Secondary Air Injection Solenoid Valve (N112): Open Circuit : P1432*


----------



## lite1979 (Sep 9, 2005)

Just because you have a code doesn't mean you have a bad part. The ABS pump could just have a faulty wire, as could your N112. Do continuity tests on the wires before replacing the parts. The ABS pump is just off the master cylinder, iirc.


----------



## Bago47 (Jul 26, 2012)

Well, the ABS warning light first appeared when I was driving during hard rain, and dissapeared. But it kept comming back frequenzly and now it's always on.


----------



## Boulderhead (Oct 21, 2012)

The N112 is below the metal plate that bolts to the front of the intake manifold (plastic trim on top of plate). It has a vacuum line which hooks into the manifold vacuum source, and another which goes to your combi valve to inject air into the exhaust on cold starts.

While this will throw a code, it's only important when car is first started and everything is cold.

As the other poster mentioned check your wiring, otherwise you could replace a good part because of bad / broken connection

Here is a good pic of where this is even if the notes are in German.


----------



## lite1979 (Sep 9, 2005)

That's a great spot for broken vacuum lines, especially if you have a lot of miles on your car. With the oil filter/heat exchanger right below it along with the failure-prone PCV piping in there, oil vapor can get all over the place, breaking down rubber parts faster than normal.


----------



## Converted2VW (Apr 8, 2009)

Bago47,

I had the same ABS V64 Code you mentioned and while researching for it came across a very easy fix (I couldn't believe it) that many people report is working.
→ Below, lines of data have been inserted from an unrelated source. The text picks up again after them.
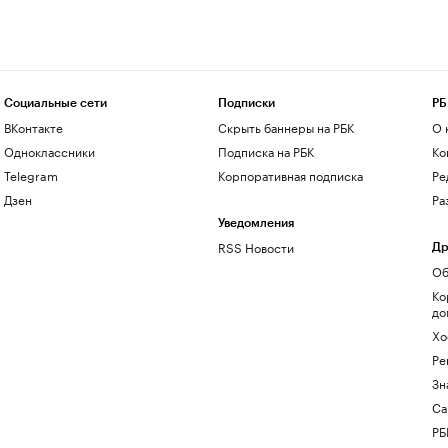
Социальные сети
Подписки
РБ
ВКонтакте
Скрыть баннеры на РБК
О 
Одноклассники
Подписка на РБК
Ко
Telegram
Корпоративная подписка
Ре
Дзен
Ра
Уведомления
RSS Новости
Др
Об
Ко
до
Хо
Ре
Зн
Са
РБ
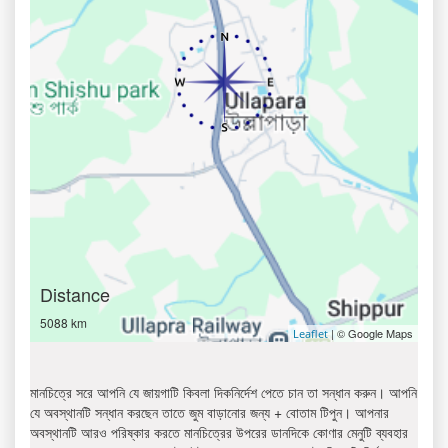
Distance
5088 km
| © Google Maps
Leaflet
মানচিত্রে সরে আপনি যে জায়গাটি কিবলা দিকনির্দেশ পেতে চান তা সন্ধান করুন। আপনি
যে অবস্থানটি সন্ধান করছেন তাতে জুম বাড়ানোর জন্য + বোতাম টিপুন। আপনার
অবস্থানটি আরও পরিষ্কার করতে মানচিত্রের উপরের ডানদিকে কোণার মেনুটি ব্যবহার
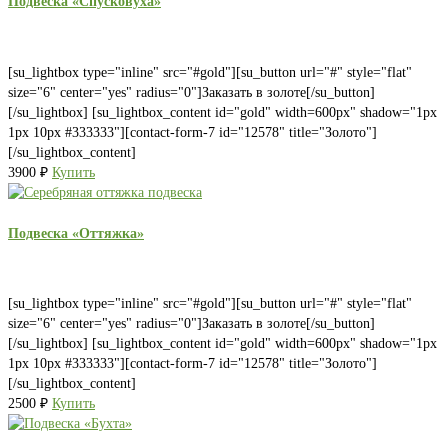
Подвеска «Спусковуха»
[su_lightbox type="inline" src="#gold"][su_button url="#" style="flat"
size="6" center="yes" radius="0"]Заказать в золоте[/su_button]
[/su_lightbox] [su_lightbox_content id="gold" width=600px" shadow="1px
1px 10px #333333"][contact-form-7 id="12578" title="Золото"]
[/su_lightbox_content]
3900
₽
Купить
Подвеска «Оттяжка»
[su_lightbox type="inline" src="#gold"][su_button url="#" style="flat"
size="6" center="yes" radius="0"]Заказать в золоте[/su_button]
[/su_lightbox] [su_lightbox_content id="gold" width=600px" shadow="1px
1px 10px #333333"][contact-form-7 id="12578" title="Золото"]
[/su_lightbox_content]
2500
₽
Купить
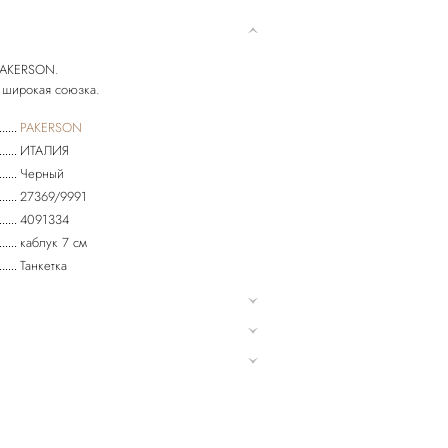
PAKERSON.
PAKERSON
ИТАЛИЯ
Черный
27369/9991
4091334
каблук 7 см
Танкетка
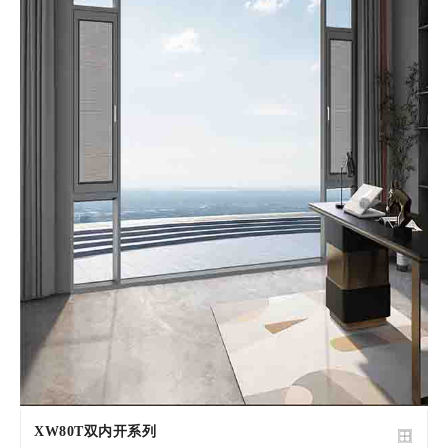
XW80T双内开系列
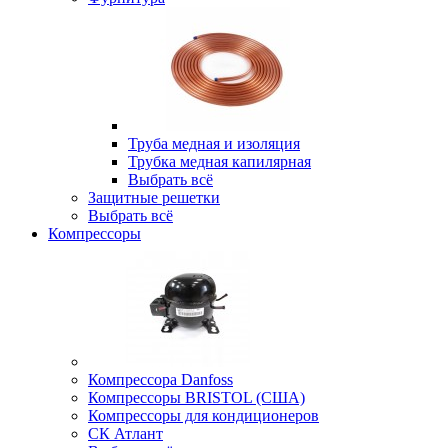
Труба медная и изоляция
Трубка медная капилярная
Выбрать всё
Защитные решетки
Выбрать всё
Компрессоры
Компрессора Danfoss
Компрессоры BRISTOL (США)
Компрессоры для кондиционеров
СК Атлант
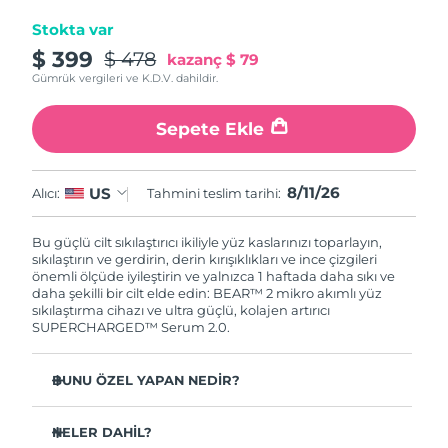
Stokta var
$ 399
$ 478
kazanç
$ 79
Gümrük vergileri ve K.D.V. dahildir.
Sepete Ekle
8/11/26
US
Alıcı:
Tahmini teslim tarihi:
Bu güçlü cilt sıkılaştırıcı ikiliyle yüz kaslarınızı toparlayın,
sıkılaştırın ve gerdirin, derin kırışıklıkları ve ince çizgileri
önemli ölçüde iyileştirin ve yalnızca 1 haftada daha sıkı ve
daha şekilli bir cilt elde edin: BEAR™ 2 mikro akımlı yüz
sıkılaştırma cihazı ve ultra güçlü, kolajen artırıcı
SUPERCHARGED™ Serum 2.0.
BUNU ÖZEL YAPAN NEDİR?
1 haftada ince çizgileri ve kırışıklıkları önemli ölçüde
azalttığı klinik olarak kanıtlanmıştır.
NELER DAHİL?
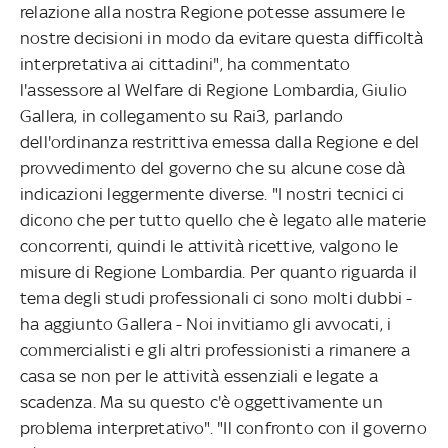
relazione alla nostra Regione potesse assumere le
nostre decisioni in modo da evitare questa difficoltà
interpretativa ai cittadini", ha commentato
l'assessore al Welfare di Regione Lombardia, Giulio
Gallera, in collegamento su Rai3, parlando
dell'ordinanza restrittiva emessa dalla Regione e del
provvedimento del governo che su alcune cose dà
indicazioni leggermente diverse. "I nostri tecnici ci
dicono che per tutto quello che è legato alle materie
concorrenti, quindi le attività ricettive, valgono le
misure di Regione Lombardia. Per quanto riguarda il
tema degli studi professionali ci sono molti dubbi -
ha aggiunto Gallera - Noi invitiamo gli avvocati, i
commercialisti e gli altri professionisti a rimanere a
casa se non per le attività essenziali e legate a
scadenza. Ma su questo c'è oggettivamente un
problema interpretativo". "Il confronto con il governo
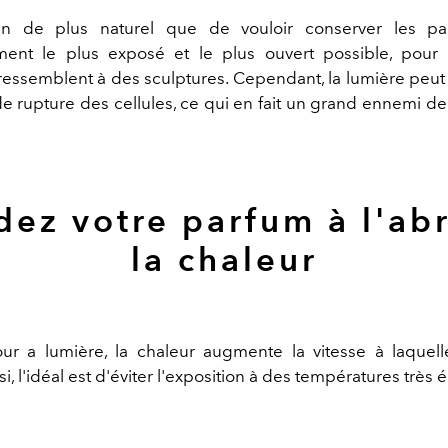
ien de plus naturel que de vouloir conserver les p
ment le plus exposé et le plus ouvert possible, pour 
 ressemblent à des sculptures. Cependant, la lumière peut 
e rupture des cellules, ce qui en fait un grand ennemi de 
dez votre parfum à l'abr
la chaleur
r a lumière, la chaleur augmente la vitesse à laquell
si, l'idéal est d'éviter l'exposition à des températures très 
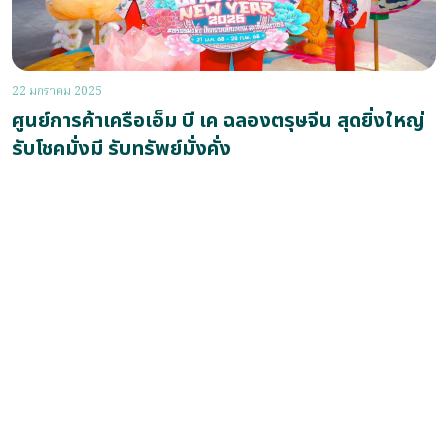
22 มกราคม 2025
ศูนย์การค้าเครือเอ็ม บี เค ฉลองตรุษจีน สุดยิ่งใหญ่
รับโชคมั่งมี รับทรัพย์มั่งคั่ง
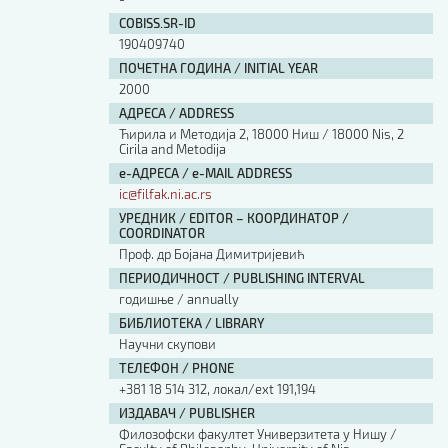
COBISS.SR-ID
190409740
ПОЧЕТНА ГОДИНА / INITIAL YEAR
2000
АДРЕСА / ADDRESS
Ћирила и Методија 2, 18000 Ниш / 18000 Nis, 2
Cirila and Metodija
е-АДРЕСА / e-MAIL ADDRESS
ic@filfak.ni.ac.rs
УРЕДНИК / EDITOR – КООРДИНАТОР /
COORDINATOR
Проф. др Бојана Димитријевић
ПЕРИОДИЧНОСТ / PUBLISHING INTERVAL
годишње / annually
БИБЛИОТЕКА / LIBRARY
Научни скупови
ТЕЛЕФОН / PHONE
+381 18 514 312, локал/ext 191,194
ИЗДАВАЧ / PUBLISHER
Филозофски факултет Универзитета у Нишу /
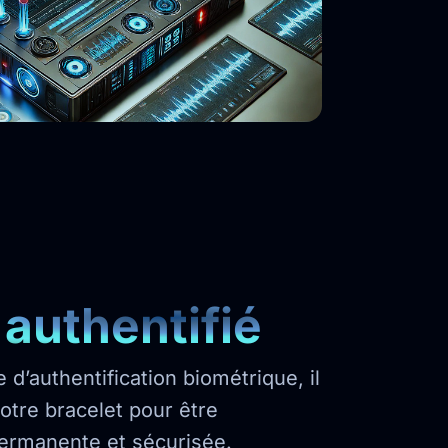
 authentifié
d’authentification biométrique, il
votre bracelet pour être
permanente et sécurisée.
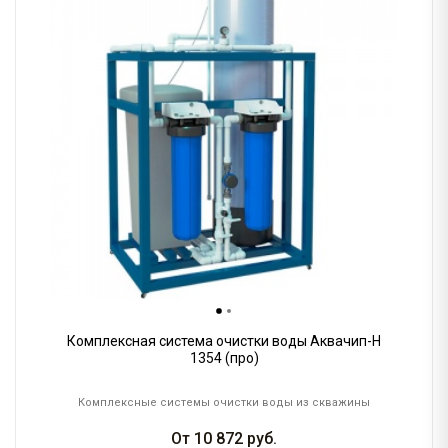
Комплексная система очистки воды Аквачип-H
1354 (про)
Комплексные системы очистки воды из скважины
От
10 872
руб.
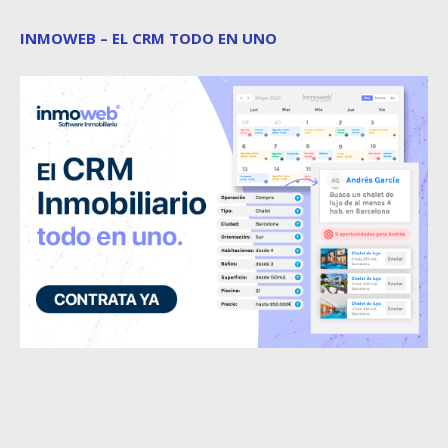
INMOWEB – EL CRM TODO EN UNO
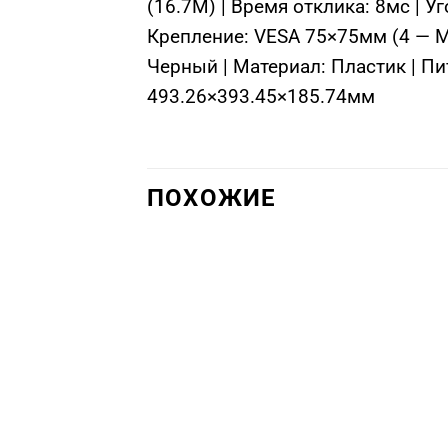
(16.7M) | Время отклика: 8мc | У
Крепление: VESA 75×75мм (4 — M
Черный | Материал: Пластик | Пит
493.26×393.45×185.74мм
ПОХОЖИЕ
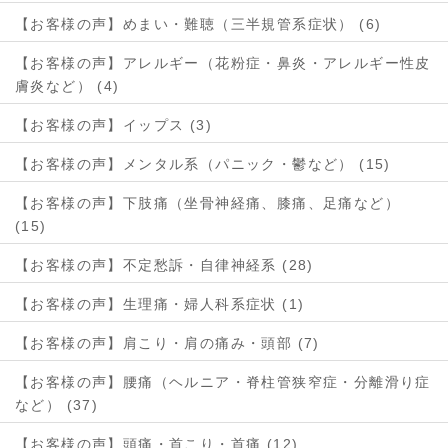
【お客様の声】めまい・難聴（三半規管系症状） (6)
【お客様の声】アレルギー（花粉症・鼻炎・アレルギー性皮
膚炎など） (4)
【お客様の声】イップス (3)
【お客様の声】メンタル系（パニック・鬱など） (15)
【お客様の声】下肢痛（坐骨神経痛、膝痛、足痛など）
(15)
【お客様の声】不定愁訴・自律神経系 (28)
【お客様の声】生理痛・婦人科系症状 (1)
【お客様の声】肩こり・肩の痛み・頭部 (7)
【お客様の声】腰痛（ヘルニア・脊柱管狭窄症・分離滑り症
など） (37)
【お客様の声】頭痛・首こり・首痛 (12)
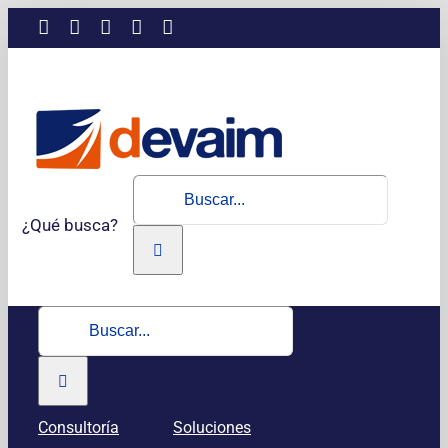
Saltar
LinkedIn
Instagram
Facebook
X
YouTube
al
contenido
Buscar:
¿Qué busca?
Buscar:
Consultoría
Soluciones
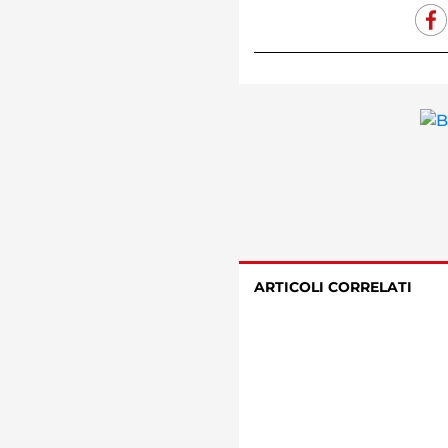
ARTICOLI CORRELATI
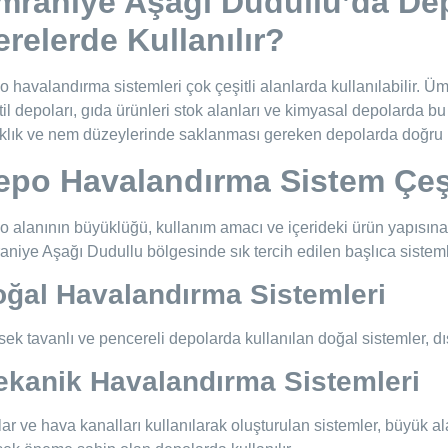
mraniye Aşağı Dudullu’da
Dep
relerde Kullanılır?
 havalandırma sistemleri çok çeşitli alanlarda kullanılabilir. Ü
til depoları, gıda ürünleri stok alanları ve kimyasal depolarda bu 
klık ve nem düzeylerinde saklanması gereken depolarda doğru 
epo Havalandırma Sistem Çeşi
 alanının büyüklüğü, kullanım amacı ve içerideki ürün yapısına gö
niye Aşağı Dudullu bölgesinde sık tercih edilen başlıca sisteml
ğal Havalandırma Sistemleri
ek tavanlı ve pencereli depolarda kullanılan doğal sistemler, dış
kanik Havalandırma Sistemleri
ar ve hava kanalları kullanılarak oluşturulan sistemler, büyük al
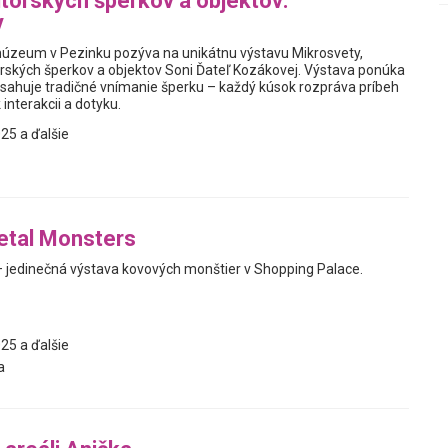
torských šperkov a objektov:
y
úzeum v Pezinku pozýva na unikátnu výstavu Mikrosvety,
rských šperkov a objektov Soni Ďateľ Kozákovej. Výstava ponúka
resahuje tradičné vnímanie šperku – každý kúsok rozpráva príbeh
 interakcii a dotyku.
25 a ďalšie
etal Monsters
 jedinečná výstava kovových monštier v Shopping Palace.
25 a ďalšie
a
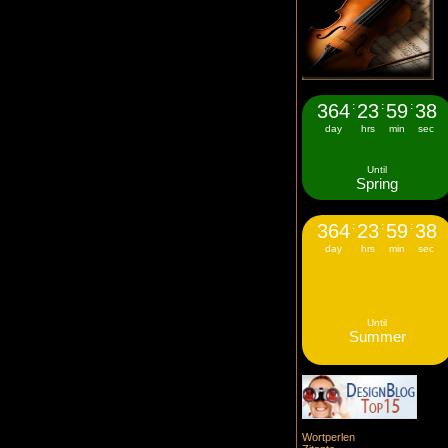
364
:
23
:
59
:
37
day
hrs
min
sec
Until
Spring
364
:
23
:
59
:
37
day
hrs
min
sec
Until
Summer
Wortperlen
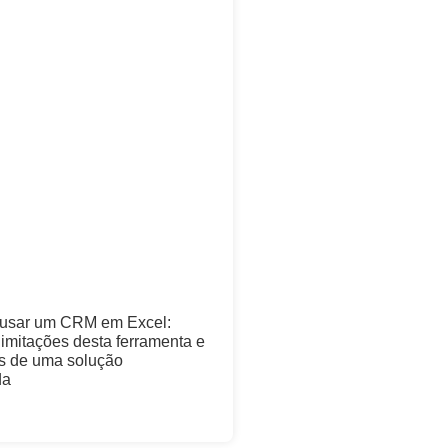
 usar um CRM em Excel:
imitações desta ferramenta e
os de uma solução
da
ALL you have to do is clean very well the fuse for the ABS pump which is on top of the battery (green fuse on top of battery box further to the right)...dirt gets in it and that impedes flow of electrical current to the pump and therefore the code.

So, pull the fuse (there is 3, clean them all); sand paper it a little bit, make sure there is no dirt in it and reseat the fuse.
Hopefully that will solve it for ya.


----------